Shin explained that the study was focused on individuals from South Korea because this country has the highest per-capita number of instant noodle consumers worldwide. In addition, over the past few years, the health problems, such as obesity and heart disease have been on the rise in this country. However, the findings show seem relevant for other countries as well, as the United States ranked sixth globally in instant noodle sales, according to theWorld Instant Noodles Association, which found that the United States accounted for 4,300 billion units sold in 2013 (coming in just behind China, Indonesia, Japan, Vietnam, and India and above South Korea).

It was found that women who consumed instant noodles twice a week or more, had a higher risk of metabolic syndrome in comparison to the ones who consumed less, or not at all. In addition, their diet style either traditional or fast food didn’t make any difference. The same association was also found in young women who were leaner and more physically active.

Speaking of men, Shin and his colleagues suppose that the biological differences between males and females, such as metabolism and sex hormones, may account for the lack of an evident association among males in terms of eating instant noodles and developing the aforementioned syndrome.

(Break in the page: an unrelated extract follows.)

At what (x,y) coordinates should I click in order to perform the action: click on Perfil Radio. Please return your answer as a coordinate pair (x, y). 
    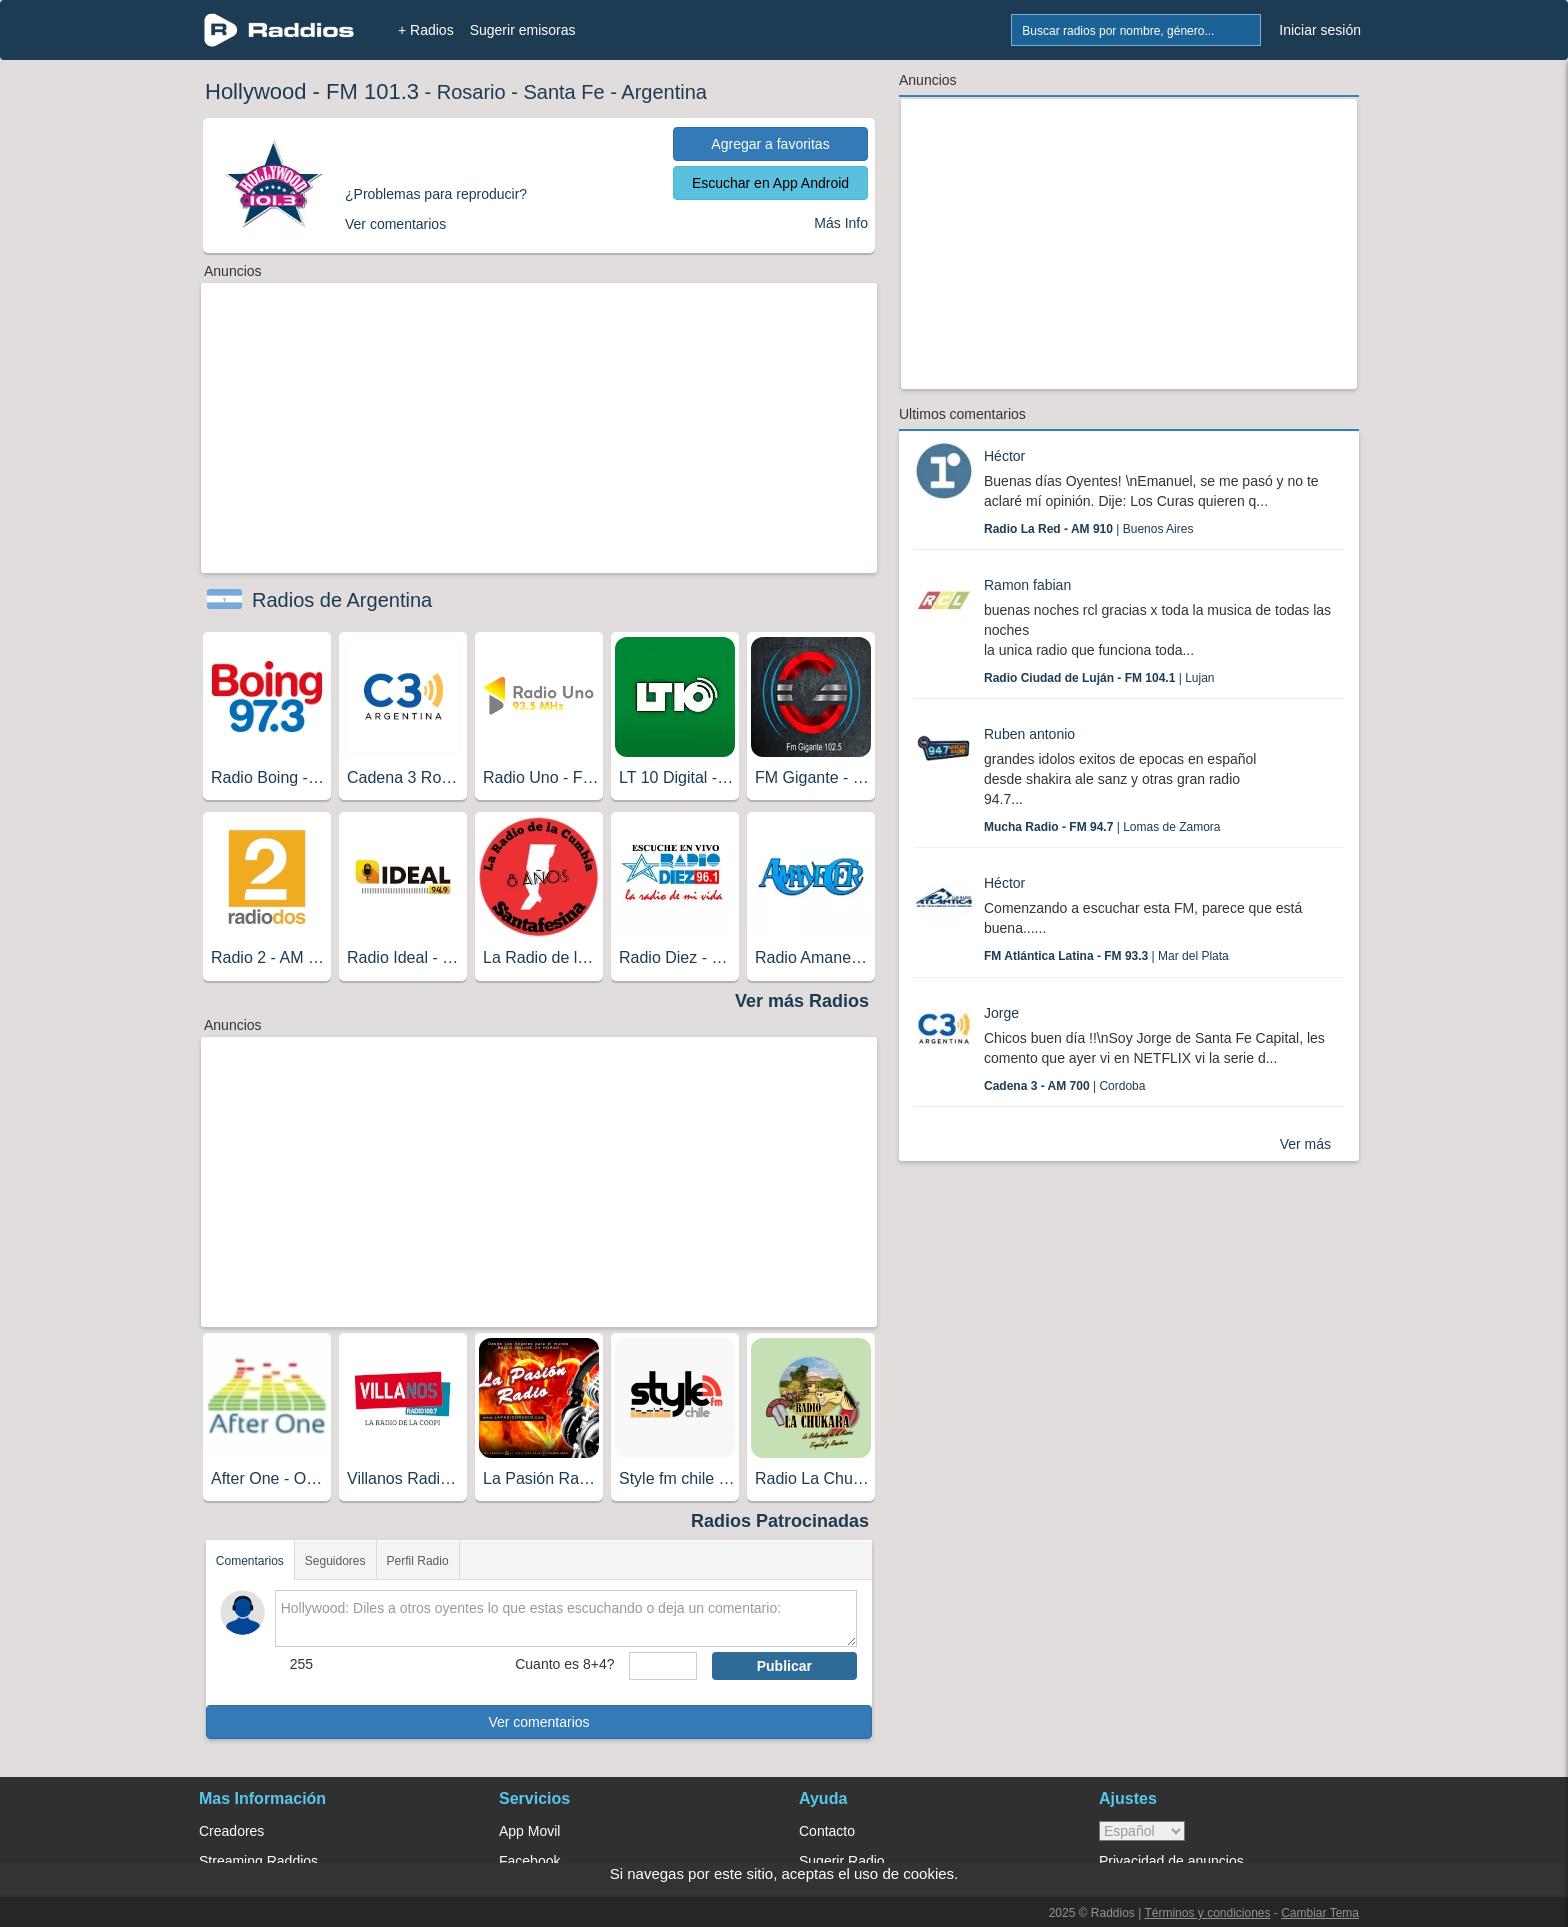     Looking at the image, I should click on (418, 1561).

As mentioned in the very beginning, this study was done in South Korea, a country which is known to have the largest noodles consumption group worldwide, where people consumed 3.4 billion packages of instant noodles in 2010. However, according to Lisa Young, a nutritionist and professor at New York University, these findings could apply to people in North America too. She explains: “We [in the States] don’t eat it as much, but the ramen noodles are being sold, so this could apply to anywhere they’re sold, and they’re sold almost everywhere.”

Scientists Reveal Ramen Noodles Cause Heart Disease

What Makes Ramen Noodles Bad?

According to Young, “Instant noodles are high in fat, high in salt, high in calories and they’re processed — all those factors could contribute to some of the health problems [the researchers] addressed.” She also adds: “That doesn’t mean that every single person is going to respond the same way, but the piece to keep in mind is that it’s not a healthy product, and it is a processed food.”

The Korea Food and Drug Administration (KFDA) found a cancer causing substance, known as Bezopyrene in six brands of noodles made by Nong Shim Company Ltd back in 2012. Even though according to KFDA the amounts were small and harmless, the company identified particular batches of noodles with a problem, prompting a recall by October 2012.

In addition to Bezopyrene, the ramen also contain Tetriary-butyl hydroquinone (TBHQ) which is known to have a long term effect on your health, including weakening of organs and triggering the development of tumors and cancers.

Moreover, all types of processed foods (and the ramen as such) typically contain huge amounts of salt and sugar, in order to have longer shelf lives.

Luckily, as Young herself explains, there is a way to stay away from the processed instant noodles. People just need a little bit of preparation which can help them avoid this unhealthy food. She says: “You can easily make noodles, homemade pasta, ground-rice pasta and veggies at home, with a little bit of planning.”